Mexico's final Beetle, painted aquarium blue, rolled off the production line at the Puebla Plant, some 110 kilometres east of Mexico City, at 09:06 local time on Wednesday, putting the brakes on a process that first started rolling in 1964.
A traditional Mexican band played several tunes, including a fond farewell song, while Reinhard Jung, president of the Volkswagen Council of Mexico, placed a commemorative plaque on the car.
The Puebla Beetle represents the 21,529,464th such Beetle to be built worldwide. It will be shipped to Wolfsburg, Germany, where it will take pride of place in a car museum housed in Volkswagen's headquarters.

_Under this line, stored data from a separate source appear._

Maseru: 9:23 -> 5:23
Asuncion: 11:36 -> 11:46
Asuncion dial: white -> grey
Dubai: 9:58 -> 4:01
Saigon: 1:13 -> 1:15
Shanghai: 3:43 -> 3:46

The first Beetles were produced in Germany in 1935, but since 1996, Mexico has been the only country still producing the bug-shaped car which is known affectionately in Mexico, and around the world, by its "Beetle" nickname.

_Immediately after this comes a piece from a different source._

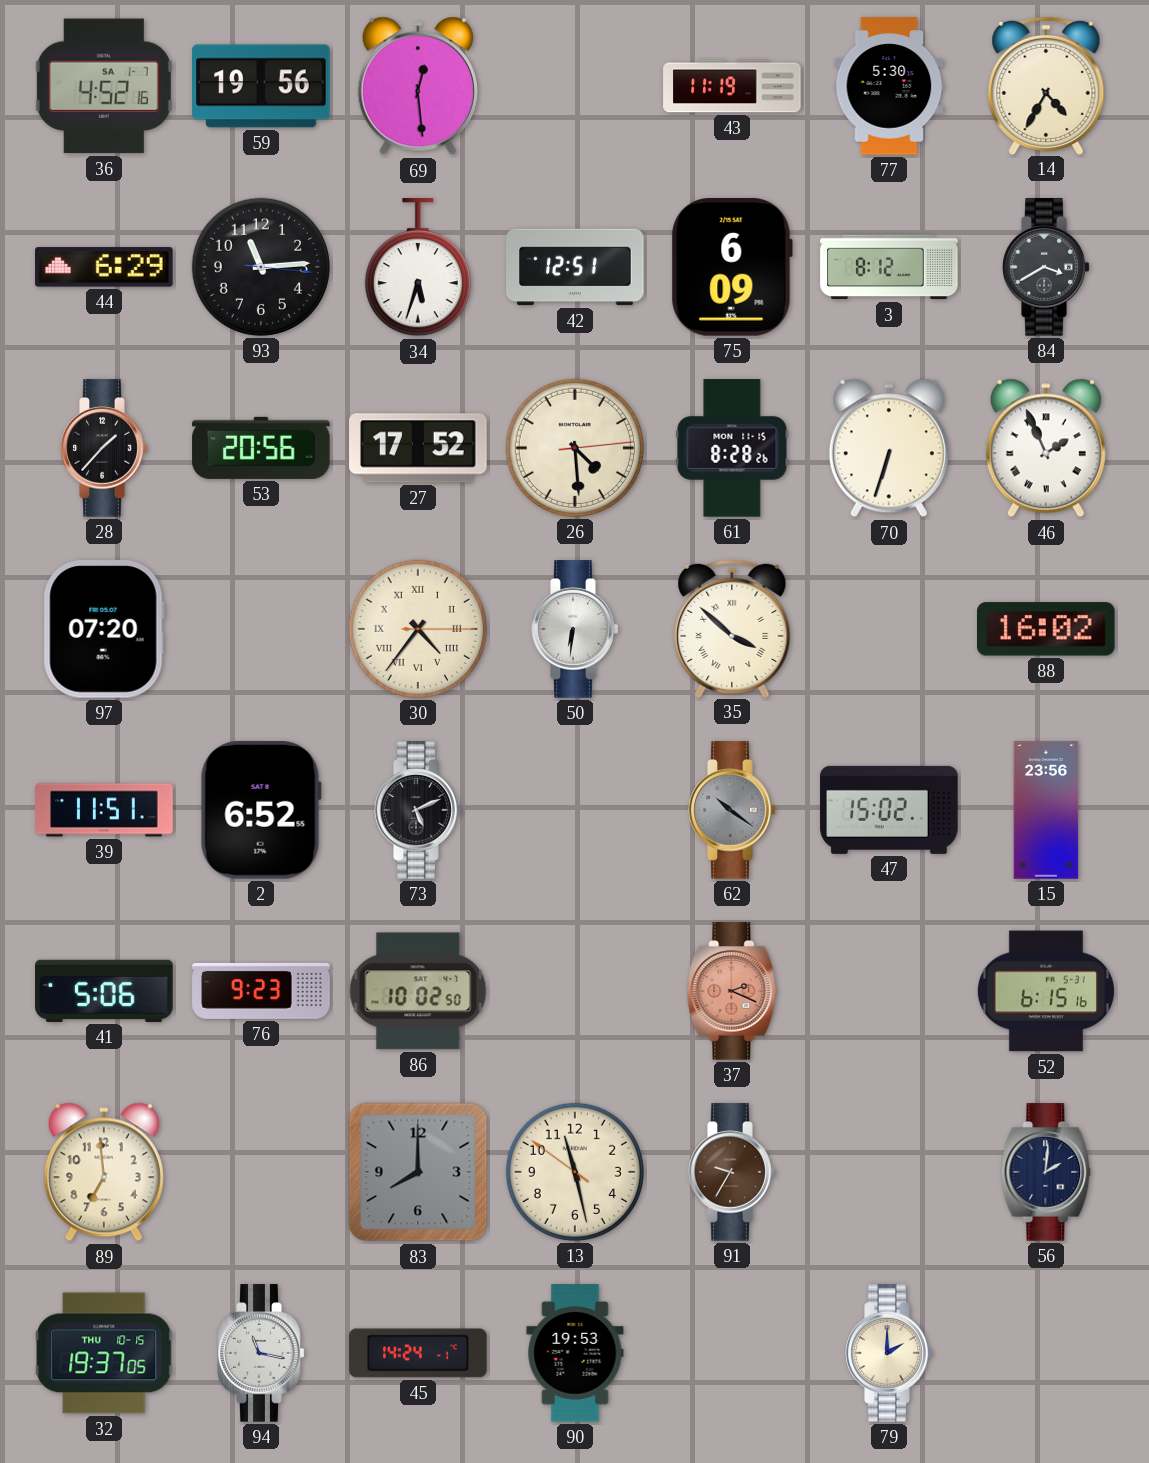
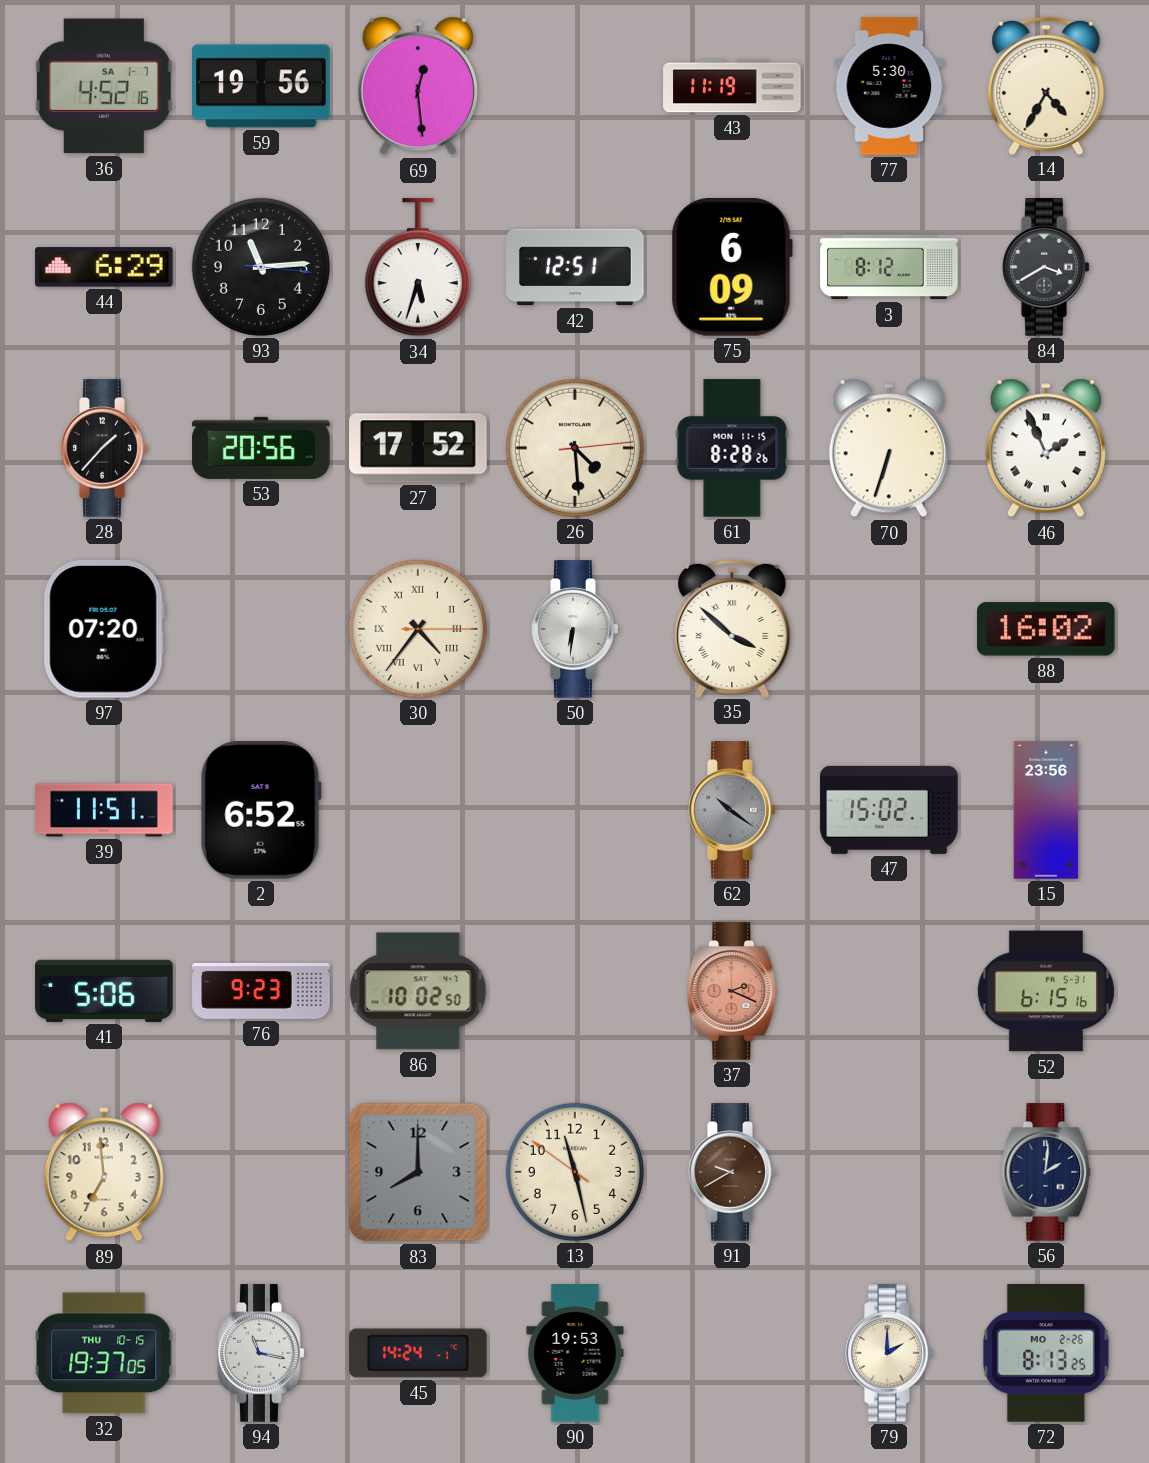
73: 5:11 -> none
91: 9:35 -> 9:40
72: none -> 8:13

Jung paid tribute to the Mexican workers who "not only participated in the production of the car, but also the creation of a legend, a legend that will remain in the hearts and minds of all those that had the Beetle as a friend."
The final 46-horsepower Puebla Beetle is fitted with a 1.6-litre gasoline engine, chrome bumpers and a "Final Edition" badge on its glove compartment. A Wolfsburg badge has also been placed on the front of the car.
Beetles retail across Mexico for some 84,000 pesos ($8 100).
The car was produced in more than 20 countries around the world.
Production ceased in Germany in 1978, after 16.2 million models had been built. Some 1.7 million Beetles have rolled off Mexican production lines during the 39 years in which the car was constructed in the country.